Debt & Financing - Risk 2
Added
We may require additional capital or financing to complete the wind-down of the Company's business and affairs, dissolution and termination of the Company's existence under the Plan of Sale and Liquidation, which may reduce the amount available for distribution to shareholders.
The Company has set aside cash for operations during the wind-down of the Company's business and affairs and sales of our remaining properties. However, there can be no assurance this amount, together with funds from operations of our remaining properties until they are sold, and proceeds from the sales of the Remaining Company Properties will be sufficient for all required purposes. If such funds are insufficient, we may require additional capital to fund our other capital needs, including funds that will be needed to implement the Plan of Sale and Liquidation effectively. For example, we have been and may in the future be required to invest capital to correct defects or to make improvements before a property can be sold. We cannot assure you that we will have funds available to correct these defects or to make these improvements or be able to raise such additional capital, if needed. Reductions in the amounts that we receive when we sell our assets, or our failure to comply with the covenants in the Secured Term Loan, our failure to meet our capital needs with the cash on hand, or other financing that is on favorable terms, could reduce, eliminate or delay the liquidating distributions we make to our shareholders, or otherwise adversely affect our financial condition.
Debt & Financing - Risk 3
Added
Additional liabilities and obligations could arise during the liquidation process.
Following the sales of the Remaining Company Properties, we will retain liabilities that must be satisfied prior to any final distribution to our shareholders, and some of those liabilities are uncertain or unknown at this time. Significant time could be required to resolve some of these liabilities, including as a result of factors beyond our control, which could impact both the timing and the amount of any final distribution to our shareholders. Also, some liabilities may involve third party disputes. If we have underestimated our existing obligations and liabilities, such as future litigation, or if unanticipated or contingent liabilities arise, the amount of distributions to our shareholders could be less than the amounts we have estimated or the timing could be delayed.
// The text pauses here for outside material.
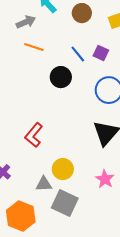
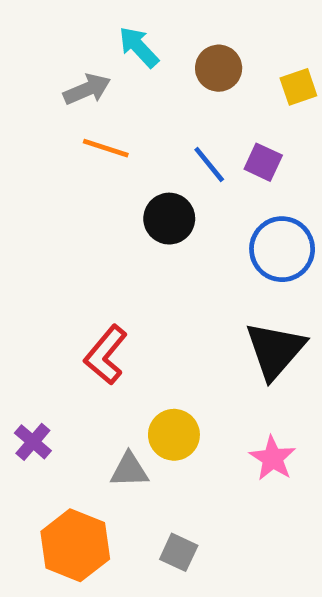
gray square: (65, 203) -> (179, 552), moved, size x0.6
For the foregoing reasons, among others, there can be no assurance as to the timing and amount of any final distributions to our shareholders.
Debt & Financing - Risk 4
Added
We cannot determine at this time the amount or timing of the remaining liquidating distributions, if any, to our shareholders in connection with the Plan of Sale and Liquidation because there are many factors that could affect the amount or timing of such liquidating distributions, if any, some of which are not within our control.
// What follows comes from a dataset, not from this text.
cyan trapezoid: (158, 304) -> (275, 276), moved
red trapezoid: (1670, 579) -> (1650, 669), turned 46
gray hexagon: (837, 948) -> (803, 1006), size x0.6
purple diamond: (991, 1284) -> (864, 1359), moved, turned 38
Although we provided an updated estimated range of remaining liquidating distributions to shareholders of between $2.35 and $2.80 per share on January 23, 2026 (after giving effect to the initial liquidating distribution of $14.67 per share paid in January 2026), there can be no assurances regarding the amounts of the remaining liquidating distributions, if any, or the timing thereof. The remaining amounts, if any, that may ultimately be available for distribution to our shareholders are not yet fully known, and there are many factors that may affect the amounts available for distribution to our shareholders, including, among other things, our results of operations, the operating costs and amounts to be set aside for claims, liabilities and other obligations prior to and during the liquidation and winding-up process, and the time required to complete our liquidation and winding up.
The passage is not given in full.